- **What you will do**:
Return all the entries below exactly, except for the images they hold.

- **Provided records**:
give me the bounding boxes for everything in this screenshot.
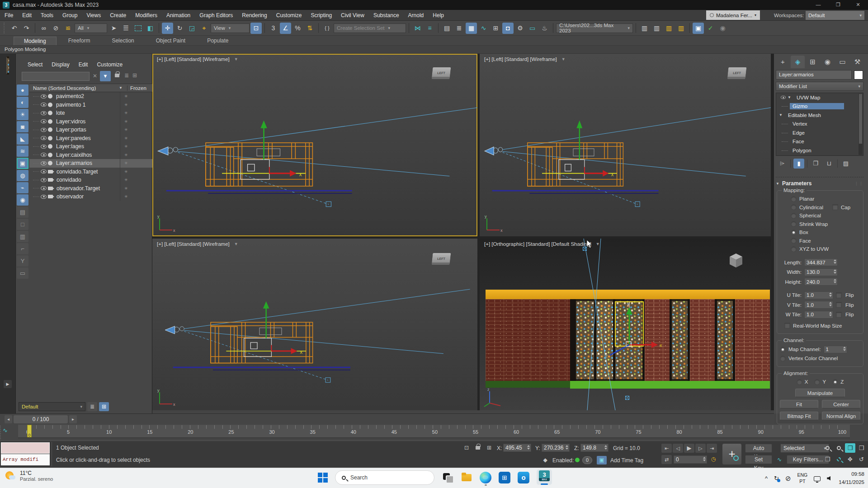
file-explorer-button[interactable] bbox=[461, 472, 472, 483]
menu-item[interactable]: Group bbox=[58, 10, 82, 21]
visibility-eye-icon[interactable] bbox=[41, 169, 47, 174]
scene-object-row[interactable]: Layer:paredes bbox=[29, 134, 152, 143]
y-coordinate-field[interactable]: 270.236 bbox=[542, 444, 570, 452]
mapping-option[interactable]: Planar bbox=[780, 195, 860, 203]
list-view-icon[interactable] bbox=[124, 72, 129, 79]
tile-spinner[interactable]: 1.0 bbox=[804, 291, 833, 299]
scene-object-row[interactable]: Layer:caixilhos bbox=[29, 151, 152, 160]
menu-item[interactable]: File bbox=[0, 10, 18, 21]
ribbon-tab[interactable]: Selection bbox=[102, 37, 144, 45]
visibility-eye-icon[interactable] bbox=[41, 136, 47, 140]
ribbon-tab[interactable]: Modeling bbox=[14, 37, 57, 45]
frozen-toggle-icon[interactable] bbox=[124, 94, 128, 99]
frozen-toggle-icon[interactable] bbox=[124, 119, 128, 124]
tab-modify[interactable] bbox=[791, 56, 805, 68]
next-frame-button[interactable] bbox=[69, 415, 77, 423]
expand-strip-button[interactable] bbox=[4, 380, 12, 388]
display-filter-tile[interactable]: ☀ bbox=[17, 109, 28, 120]
zoom-button[interactable] bbox=[834, 443, 844, 453]
display-filter-tile[interactable]: ◐ bbox=[17, 97, 28, 108]
modifier-eye-icon[interactable] bbox=[781, 96, 786, 99]
frozen-toggle-icon[interactable] bbox=[124, 144, 128, 149]
start-button[interactable] bbox=[318, 473, 328, 483]
named-selection-sets-button[interactable] bbox=[321, 23, 333, 34]
hierarchy-view-icon[interactable] bbox=[99, 402, 109, 411]
vertex-color-radio[interactable] bbox=[780, 356, 786, 361]
explorer-column-header[interactable]: Name (Sorted Descending) Frozen bbox=[29, 84, 152, 92]
radio-icon[interactable] bbox=[791, 221, 797, 227]
spinner-arrows[interactable] bbox=[566, 445, 568, 450]
auto-key-button[interactable]: Auto Key bbox=[745, 444, 772, 453]
display-filter-tile[interactable]: ⌁ bbox=[17, 182, 28, 193]
frozen-toggle-icon[interactable] bbox=[124, 136, 128, 141]
active-layer-dropdown[interactable]: Default bbox=[19, 402, 85, 411]
clock[interactable]: 09:58 14/11/2025 bbox=[839, 470, 864, 486]
scene-object-row[interactable]: convidado.Target bbox=[29, 168, 152, 176]
mapping-option[interactable]: Shrink Wrap bbox=[780, 220, 860, 229]
object-name[interactable]: Layer:vidros bbox=[56, 118, 128, 125]
viewcube[interactable] bbox=[726, 251, 746, 269]
layer-list-icon[interactable] bbox=[87, 402, 97, 411]
reference-coordinate-dropdown[interactable]: View bbox=[211, 23, 250, 33]
object-name[interactable]: Layer:lages bbox=[56, 143, 128, 150]
tile-value[interactable]: 1.0 bbox=[807, 302, 814, 308]
frozen-toggle-icon[interactable] bbox=[124, 178, 128, 182]
mapping-option[interactable]: Face bbox=[780, 237, 860, 245]
viewport-label[interactable]: [+] [Orthographic] [Standard] [Default S… bbox=[484, 241, 591, 247]
display-filter-tile[interactable]: ● bbox=[17, 84, 28, 96]
viewport-label[interactable]: [+] [Left] [Standard] [Wireframe] bbox=[484, 56, 557, 62]
time-slider-playhead[interactable]: 0 bbox=[27, 425, 32, 437]
funnel-icon[interactable] bbox=[234, 57, 238, 61]
display-filter-tile[interactable]: ▤ bbox=[17, 206, 28, 218]
menu-item[interactable]: Scripting bbox=[306, 10, 336, 21]
pin-stack-button[interactable] bbox=[777, 159, 788, 169]
project-folder-dropdown[interactable]: C:\Users\202...3ds Max 2023 bbox=[556, 23, 633, 33]
ribbon-tab[interactable]: Populate bbox=[197, 37, 238, 45]
manipulate-button[interactable]: Manipulate bbox=[795, 389, 845, 397]
configure-modifier-sets-button[interactable] bbox=[840, 159, 851, 169]
flip-checkbox[interactable] bbox=[836, 292, 842, 298]
funnel-icon[interactable] bbox=[596, 242, 600, 246]
radio-icon[interactable] bbox=[814, 379, 820, 385]
current-frame-field[interactable]: 0 bbox=[674, 455, 707, 464]
object-name[interactable]: Layer:caixilhos bbox=[56, 152, 128, 158]
modifier-stack-item[interactable]: Face bbox=[776, 137, 863, 146]
3ds-max-taskbar-button[interactable]: 3 bbox=[537, 469, 552, 485]
search-box[interactable]: Search bbox=[335, 470, 434, 485]
mini-curve-editor-icon[interactable] bbox=[3, 427, 8, 434]
map-channel-spinner[interactable]: 1 bbox=[824, 346, 847, 353]
window-crossing-button[interactable] bbox=[145, 23, 156, 34]
mapping-option[interactable]: Cylindrical Cap bbox=[780, 203, 860, 212]
object-name[interactable]: lote bbox=[56, 110, 128, 116]
menu-item[interactable]: Rendering bbox=[237, 10, 271, 21]
frame-counter[interactable]: 0 / 100 bbox=[14, 415, 68, 423]
object-name[interactable]: observador.Target bbox=[57, 185, 129, 192]
frame-value[interactable]: 0 bbox=[676, 456, 679, 463]
ribbon-tab[interactable]: Freeform bbox=[58, 37, 100, 45]
radio-icon[interactable] bbox=[791, 230, 797, 235]
bitmap-fit-button[interactable]: Bitmap Fit bbox=[780, 412, 818, 420]
radio-icon[interactable] bbox=[832, 379, 838, 385]
toolbar-grip[interactable] bbox=[4, 23, 6, 33]
dimension-spinner[interactable]: 130.0 bbox=[804, 268, 838, 276]
menu-item[interactable]: Civil View bbox=[336, 10, 369, 21]
modifier-stack-item[interactable]: UVW Map bbox=[776, 93, 863, 102]
visibility-eye-icon[interactable] bbox=[41, 128, 47, 132]
explorer-menu-item[interactable]: Edit bbox=[76, 59, 91, 70]
flip-checkbox[interactable] bbox=[836, 312, 842, 318]
menu-item[interactable]: Customize bbox=[272, 10, 307, 21]
explorer-search-input[interactable] bbox=[22, 72, 90, 81]
account-button[interactable]: Madalena Fer... bbox=[706, 10, 760, 20]
object-name[interactable]: Layer:armarios bbox=[56, 160, 128, 166]
maxscript-mini-listener[interactable] bbox=[1, 442, 50, 454]
stack-item-label[interactable]: UVW Map bbox=[794, 94, 823, 101]
use-pivot-center-button[interactable] bbox=[250, 23, 262, 34]
dimension-value[interactable]: 130.0 bbox=[807, 269, 820, 275]
maxscript-listener-line[interactable]: Array modifi bbox=[1, 454, 50, 465]
radio-icon[interactable] bbox=[791, 213, 797, 219]
volume-icon[interactable] bbox=[827, 476, 830, 481]
dock-grip[interactable] bbox=[6, 56, 9, 75]
scene-object-row[interactable]: Layer:lages bbox=[29, 142, 152, 151]
tab-create[interactable] bbox=[776, 56, 790, 68]
frozen-toggle-icon[interactable] bbox=[124, 161, 128, 165]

- **Task result**:
give me the bounding boxes for everything in this screenshot.
file-explorer-button[interactable] bbox=[461, 472, 472, 483]
menu-item[interactable]: Group bbox=[58, 10, 82, 21]
visibility-eye-icon[interactable] bbox=[41, 169, 47, 174]
scene-object-row[interactable]: Layer:paredes bbox=[29, 134, 152, 143]
y-coordinate-field[interactable]: 270.236 bbox=[542, 444, 570, 452]
mapping-option[interactable]: Planar bbox=[780, 195, 860, 203]
list-view-icon[interactable] bbox=[124, 72, 129, 79]
tile-spinner[interactable]: 1.0 bbox=[804, 291, 833, 299]
scene-object-row[interactable]: Layer:caixilhos bbox=[29, 151, 152, 160]
menu-item[interactable]: File bbox=[0, 10, 18, 21]
ribbon-tab[interactable]: Selection bbox=[102, 37, 144, 45]
visibility-eye-icon[interactable] bbox=[41, 136, 47, 140]
ribbon-tab[interactable]: Modeling bbox=[14, 37, 57, 45]
frozen-toggle-icon[interactable] bbox=[124, 94, 128, 99]
frozen-toggle-icon[interactable] bbox=[124, 119, 128, 124]
tab-modify[interactable] bbox=[791, 56, 805, 68]
next-frame-button[interactable] bbox=[69, 415, 77, 423]
expand-strip-button[interactable] bbox=[4, 380, 12, 388]
display-filter-tile[interactable]: ☀ bbox=[17, 109, 28, 120]
zoom-button[interactable] bbox=[834, 443, 844, 453]
display-filter-tile[interactable]: ◐ bbox=[17, 97, 28, 108]
modifier-eye-icon[interactable] bbox=[781, 96, 786, 99]
frozen-toggle-icon[interactable] bbox=[124, 144, 128, 149]
start-button[interactable] bbox=[318, 473, 328, 483]
named-selection-sets-button[interactable] bbox=[321, 23, 333, 34]
hierarchy-view-icon[interactable] bbox=[99, 402, 109, 411]
vertex-color-radio[interactable] bbox=[780, 356, 786, 361]
explorer-column-header[interactable]: Name (Sorted Descending) Frozen bbox=[29, 84, 152, 92]
radio-icon[interactable] bbox=[791, 221, 797, 227]
spinner-arrows[interactable] bbox=[566, 445, 568, 450]
auto-key-button[interactable]: Auto Key bbox=[745, 444, 772, 453]
display-filter-tile[interactable]: ⌁ bbox=[17, 182, 28, 193]
frozen-toggle-icon[interactable] bbox=[124, 136, 128, 141]
active-layer-dropdown[interactable]: Default bbox=[19, 402, 85, 411]
clock[interactable]: 09:58 14/11/2025 bbox=[839, 470, 864, 486]
scene-object-row[interactable]: convidado.Target bbox=[29, 168, 152, 176]
mapping-option[interactable]: Shrink Wrap bbox=[780, 220, 860, 229]
object-name[interactable]: Layer:vidros bbox=[56, 118, 128, 125]
viewcube[interactable] bbox=[726, 251, 746, 269]
layer-list-icon[interactable] bbox=[87, 402, 97, 411]
reference-coordinate-dropdown[interactable]: View bbox=[211, 23, 250, 33]
object-name[interactable]: Layer:lages bbox=[56, 143, 128, 150]
tile-value[interactable]: 1.0 bbox=[807, 302, 814, 308]
frozen-toggle-icon[interactable] bbox=[124, 178, 128, 182]
mapping-option[interactable]: Face bbox=[780, 237, 860, 245]
viewport-label[interactable]: [+] [Orthographic] [Standard] [Default S… bbox=[484, 241, 591, 247]
display-filter-tile[interactable]: ● bbox=[17, 84, 28, 96]
viewport-label[interactable]: [+] [Left] [Standard] [Wireframe] bbox=[484, 56, 557, 62]
time-slider-playhead[interactable]: 0 bbox=[27, 425, 32, 437]
funnel-icon[interactable] bbox=[234, 57, 238, 61]
display-filter-tile[interactable]: ▤ bbox=[17, 206, 28, 218]
menu-item[interactable]: Scripting bbox=[306, 10, 336, 21]
pin-stack-button[interactable] bbox=[777, 159, 788, 169]
project-folder-dropdown[interactable]: C:\Users\202...3ds Max 2023 bbox=[556, 23, 633, 33]
ribbon-tab[interactable]: Populate bbox=[197, 37, 238, 45]
manipulate-button[interactable]: Manipulate bbox=[795, 389, 845, 397]
configure-modifier-sets-button[interactable] bbox=[840, 159, 851, 169]
flip-checkbox[interactable] bbox=[836, 292, 842, 298]
funnel-icon[interactable] bbox=[596, 242, 600, 246]
radio-icon[interactable] bbox=[814, 379, 820, 385]
current-frame-field[interactable]: 0 bbox=[674, 455, 707, 464]
object-name[interactable]: Layer:caixilhos bbox=[56, 152, 128, 158]
modifier-stack-item[interactable]: Face bbox=[776, 137, 863, 146]
3ds-max-taskbar-button[interactable]: 3 bbox=[537, 469, 552, 485]
search-box[interactable]: Search bbox=[335, 470, 434, 485]
mini-curve-editor-icon[interactable] bbox=[3, 427, 8, 434]
map-channel-spinner[interactable]: 1 bbox=[824, 346, 847, 353]
window-crossing-button[interactable] bbox=[145, 23, 156, 34]
mapping-option[interactable]: Cylindrical Cap bbox=[780, 203, 860, 212]
object-name[interactable]: lote bbox=[56, 110, 128, 116]
menu-item[interactable]: Rendering bbox=[237, 10, 271, 21]
frame-counter[interactable]: 0 / 100 bbox=[14, 415, 68, 423]
object-name[interactable]: observador.Target bbox=[57, 185, 129, 192]
frame-value[interactable]: 0 bbox=[676, 456, 679, 463]
ribbon-tab[interactable]: Freeform bbox=[58, 37, 100, 45]
radio-icon[interactable] bbox=[791, 230, 797, 235]
bitmap-fit-button[interactable]: Bitmap Fit bbox=[780, 412, 818, 420]
radio-icon[interactable] bbox=[832, 379, 838, 385]
toolbar-grip[interactable] bbox=[4, 23, 6, 33]
dimension-spinner[interactable]: 130.0 bbox=[804, 268, 838, 276]
menu-item[interactable]: Civil View bbox=[336, 10, 369, 21]
modifier-stack-item[interactable]: UVW Map bbox=[776, 93, 863, 102]
visibility-eye-icon[interactable] bbox=[41, 128, 47, 132]
explorer-menu-item[interactable]: Edit bbox=[76, 59, 91, 70]
flip-checkbox[interactable] bbox=[836, 312, 842, 318]
menu-item[interactable]: Customize bbox=[272, 10, 307, 21]
explorer-search-input[interactable] bbox=[22, 72, 90, 81]
account-button[interactable]: Madalena Fer... bbox=[706, 10, 760, 20]
object-name[interactable]: Layer:armarios bbox=[56, 160, 128, 166]
maxscript-mini-listener[interactable] bbox=[1, 442, 50, 454]
stack-item-label[interactable]: UVW Map bbox=[794, 94, 823, 101]
use-pivot-center-button[interactable] bbox=[250, 23, 262, 34]
dimension-value[interactable]: 130.0 bbox=[807, 269, 820, 275]
maxscript-listener-line[interactable]: Array modifi bbox=[1, 454, 50, 465]
radio-icon[interactable] bbox=[791, 213, 797, 219]
volume-icon[interactable] bbox=[827, 476, 830, 481]
dock-grip[interactable] bbox=[6, 56, 9, 75]
scene-object-row[interactable]: Layer:lages bbox=[29, 142, 152, 151]
tab-create[interactable] bbox=[776, 56, 790, 68]
frozen-toggle-icon[interactable] bbox=[124, 161, 128, 165]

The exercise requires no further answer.